▶ **Your instructions**: Only the lines containing "input" should appear in the answer, copied from the listing below.

=== Section Start ===

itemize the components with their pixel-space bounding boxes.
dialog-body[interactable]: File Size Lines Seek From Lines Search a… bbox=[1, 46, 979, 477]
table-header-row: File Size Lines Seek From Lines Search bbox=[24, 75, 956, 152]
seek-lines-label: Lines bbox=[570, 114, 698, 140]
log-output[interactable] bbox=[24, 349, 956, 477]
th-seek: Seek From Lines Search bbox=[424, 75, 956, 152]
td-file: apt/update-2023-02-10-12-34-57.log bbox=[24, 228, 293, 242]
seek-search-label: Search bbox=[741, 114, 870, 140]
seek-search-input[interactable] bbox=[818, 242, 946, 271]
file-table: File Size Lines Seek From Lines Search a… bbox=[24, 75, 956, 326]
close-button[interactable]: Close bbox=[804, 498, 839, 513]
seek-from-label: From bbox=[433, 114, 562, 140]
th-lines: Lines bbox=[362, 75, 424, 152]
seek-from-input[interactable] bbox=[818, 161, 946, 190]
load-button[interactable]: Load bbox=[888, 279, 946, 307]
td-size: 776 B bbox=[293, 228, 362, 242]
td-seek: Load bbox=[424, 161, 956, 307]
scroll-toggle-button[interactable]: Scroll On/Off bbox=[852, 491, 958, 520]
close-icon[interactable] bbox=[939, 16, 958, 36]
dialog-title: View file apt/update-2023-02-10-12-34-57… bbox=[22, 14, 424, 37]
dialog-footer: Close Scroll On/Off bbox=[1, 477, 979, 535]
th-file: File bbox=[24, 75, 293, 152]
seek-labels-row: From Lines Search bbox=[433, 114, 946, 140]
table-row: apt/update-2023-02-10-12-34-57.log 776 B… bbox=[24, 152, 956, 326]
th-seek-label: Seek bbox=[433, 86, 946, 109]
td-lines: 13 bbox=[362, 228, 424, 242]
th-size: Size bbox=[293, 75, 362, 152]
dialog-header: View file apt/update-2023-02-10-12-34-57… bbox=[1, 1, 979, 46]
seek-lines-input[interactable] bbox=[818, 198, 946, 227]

=== Section End ===
=== Section Start ===

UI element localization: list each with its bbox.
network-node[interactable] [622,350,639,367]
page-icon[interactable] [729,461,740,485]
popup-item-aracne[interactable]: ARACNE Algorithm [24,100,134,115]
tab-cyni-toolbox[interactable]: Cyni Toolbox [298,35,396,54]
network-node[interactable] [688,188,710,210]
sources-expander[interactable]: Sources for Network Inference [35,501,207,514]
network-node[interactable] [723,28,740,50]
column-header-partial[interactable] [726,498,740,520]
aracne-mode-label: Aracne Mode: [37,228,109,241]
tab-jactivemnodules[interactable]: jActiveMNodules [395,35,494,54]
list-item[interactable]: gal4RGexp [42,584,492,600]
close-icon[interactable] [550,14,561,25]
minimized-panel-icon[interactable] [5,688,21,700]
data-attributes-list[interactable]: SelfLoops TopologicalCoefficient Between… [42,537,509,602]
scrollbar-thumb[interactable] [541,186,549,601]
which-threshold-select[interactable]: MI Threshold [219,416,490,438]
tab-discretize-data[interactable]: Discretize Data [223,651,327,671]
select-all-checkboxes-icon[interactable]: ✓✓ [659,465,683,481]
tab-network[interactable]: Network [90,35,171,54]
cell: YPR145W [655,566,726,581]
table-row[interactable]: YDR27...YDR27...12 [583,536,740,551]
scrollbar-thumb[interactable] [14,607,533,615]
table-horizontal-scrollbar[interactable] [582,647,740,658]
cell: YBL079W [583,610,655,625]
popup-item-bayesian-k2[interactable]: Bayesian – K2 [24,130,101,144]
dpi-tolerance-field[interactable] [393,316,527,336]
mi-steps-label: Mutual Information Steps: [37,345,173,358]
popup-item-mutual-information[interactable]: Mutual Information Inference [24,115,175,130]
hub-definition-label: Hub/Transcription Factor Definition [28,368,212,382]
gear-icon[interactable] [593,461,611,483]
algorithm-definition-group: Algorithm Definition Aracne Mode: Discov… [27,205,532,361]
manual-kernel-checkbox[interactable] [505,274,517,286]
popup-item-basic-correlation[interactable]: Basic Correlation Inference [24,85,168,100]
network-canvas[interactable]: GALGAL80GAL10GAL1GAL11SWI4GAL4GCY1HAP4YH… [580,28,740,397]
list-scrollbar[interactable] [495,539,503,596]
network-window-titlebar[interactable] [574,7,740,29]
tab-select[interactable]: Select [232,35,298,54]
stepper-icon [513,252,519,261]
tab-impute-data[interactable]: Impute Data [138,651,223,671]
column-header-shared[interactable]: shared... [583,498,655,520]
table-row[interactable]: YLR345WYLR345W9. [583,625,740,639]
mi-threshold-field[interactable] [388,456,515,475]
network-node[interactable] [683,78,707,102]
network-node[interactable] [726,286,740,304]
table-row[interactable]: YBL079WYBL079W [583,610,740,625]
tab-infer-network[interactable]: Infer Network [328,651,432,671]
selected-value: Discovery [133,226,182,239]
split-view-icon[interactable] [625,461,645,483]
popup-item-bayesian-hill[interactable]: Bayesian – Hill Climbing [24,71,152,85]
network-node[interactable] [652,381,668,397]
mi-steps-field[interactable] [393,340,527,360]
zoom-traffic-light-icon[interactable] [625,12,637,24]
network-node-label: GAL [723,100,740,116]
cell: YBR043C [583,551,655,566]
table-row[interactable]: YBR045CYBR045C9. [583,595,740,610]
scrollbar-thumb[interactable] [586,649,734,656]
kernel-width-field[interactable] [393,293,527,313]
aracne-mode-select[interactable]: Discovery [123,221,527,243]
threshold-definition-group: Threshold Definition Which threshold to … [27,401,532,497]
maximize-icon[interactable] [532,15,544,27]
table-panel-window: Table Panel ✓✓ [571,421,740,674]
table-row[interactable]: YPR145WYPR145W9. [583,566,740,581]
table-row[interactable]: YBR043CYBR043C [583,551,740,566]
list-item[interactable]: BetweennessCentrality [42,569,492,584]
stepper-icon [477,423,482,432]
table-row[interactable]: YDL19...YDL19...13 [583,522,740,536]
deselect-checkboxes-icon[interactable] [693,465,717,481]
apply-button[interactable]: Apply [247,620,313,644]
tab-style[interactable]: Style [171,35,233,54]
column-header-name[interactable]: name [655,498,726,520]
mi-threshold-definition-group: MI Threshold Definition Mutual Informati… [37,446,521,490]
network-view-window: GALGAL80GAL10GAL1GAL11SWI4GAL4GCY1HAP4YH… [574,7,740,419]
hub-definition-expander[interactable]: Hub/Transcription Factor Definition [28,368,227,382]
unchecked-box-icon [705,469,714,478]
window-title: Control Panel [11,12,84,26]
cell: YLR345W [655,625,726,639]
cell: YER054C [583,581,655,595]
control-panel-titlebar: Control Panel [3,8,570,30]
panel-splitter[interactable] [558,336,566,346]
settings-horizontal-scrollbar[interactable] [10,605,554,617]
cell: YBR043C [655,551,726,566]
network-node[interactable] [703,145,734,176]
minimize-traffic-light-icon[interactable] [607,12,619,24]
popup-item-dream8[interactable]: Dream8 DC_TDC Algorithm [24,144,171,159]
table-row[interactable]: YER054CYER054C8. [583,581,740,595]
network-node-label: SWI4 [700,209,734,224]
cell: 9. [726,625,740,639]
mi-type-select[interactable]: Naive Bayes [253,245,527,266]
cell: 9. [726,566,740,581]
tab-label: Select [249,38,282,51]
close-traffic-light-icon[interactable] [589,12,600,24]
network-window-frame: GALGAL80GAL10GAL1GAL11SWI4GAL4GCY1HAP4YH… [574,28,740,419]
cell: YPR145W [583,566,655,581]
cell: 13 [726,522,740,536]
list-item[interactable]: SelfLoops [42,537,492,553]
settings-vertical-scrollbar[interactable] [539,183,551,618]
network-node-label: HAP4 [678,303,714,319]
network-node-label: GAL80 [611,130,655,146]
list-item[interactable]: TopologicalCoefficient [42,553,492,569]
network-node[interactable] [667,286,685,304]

=== Section End ===
=== Section Start ===

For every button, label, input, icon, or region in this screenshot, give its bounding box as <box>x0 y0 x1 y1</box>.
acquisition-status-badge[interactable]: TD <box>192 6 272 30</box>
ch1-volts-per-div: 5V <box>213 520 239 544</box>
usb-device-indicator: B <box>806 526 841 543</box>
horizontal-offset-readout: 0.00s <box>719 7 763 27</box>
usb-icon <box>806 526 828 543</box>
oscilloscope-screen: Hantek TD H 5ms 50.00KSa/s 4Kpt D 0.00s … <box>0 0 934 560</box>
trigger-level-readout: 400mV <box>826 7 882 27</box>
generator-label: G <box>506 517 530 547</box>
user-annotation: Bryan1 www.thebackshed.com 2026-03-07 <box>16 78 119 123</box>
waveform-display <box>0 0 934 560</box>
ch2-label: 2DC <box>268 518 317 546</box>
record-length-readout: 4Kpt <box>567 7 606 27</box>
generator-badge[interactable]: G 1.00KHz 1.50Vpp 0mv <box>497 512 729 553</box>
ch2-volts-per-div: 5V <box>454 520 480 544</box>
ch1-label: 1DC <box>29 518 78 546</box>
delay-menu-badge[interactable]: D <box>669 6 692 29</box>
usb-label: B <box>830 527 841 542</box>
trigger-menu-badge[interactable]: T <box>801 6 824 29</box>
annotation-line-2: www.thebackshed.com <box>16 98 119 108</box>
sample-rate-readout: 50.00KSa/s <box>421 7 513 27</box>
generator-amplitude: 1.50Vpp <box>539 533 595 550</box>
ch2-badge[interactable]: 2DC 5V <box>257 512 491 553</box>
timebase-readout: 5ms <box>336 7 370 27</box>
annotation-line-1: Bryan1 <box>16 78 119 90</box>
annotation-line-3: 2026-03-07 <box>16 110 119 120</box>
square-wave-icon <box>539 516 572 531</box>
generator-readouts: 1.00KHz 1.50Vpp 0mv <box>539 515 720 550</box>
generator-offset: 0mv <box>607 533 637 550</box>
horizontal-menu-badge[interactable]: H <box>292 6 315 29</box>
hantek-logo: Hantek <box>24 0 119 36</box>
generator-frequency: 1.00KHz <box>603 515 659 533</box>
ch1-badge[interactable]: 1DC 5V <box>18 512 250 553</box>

=== Section End ===

▶ **Result below**:
seek-search-input[interactable] bbox=[818, 242, 946, 271]
seek-from-input[interactable] bbox=[818, 161, 946, 190]
seek-lines-input[interactable] bbox=[818, 198, 946, 227]
For every button, label, input, icon, or region in this screenshot, give its bounding box as <box>x0 y0 x1 y1</box>.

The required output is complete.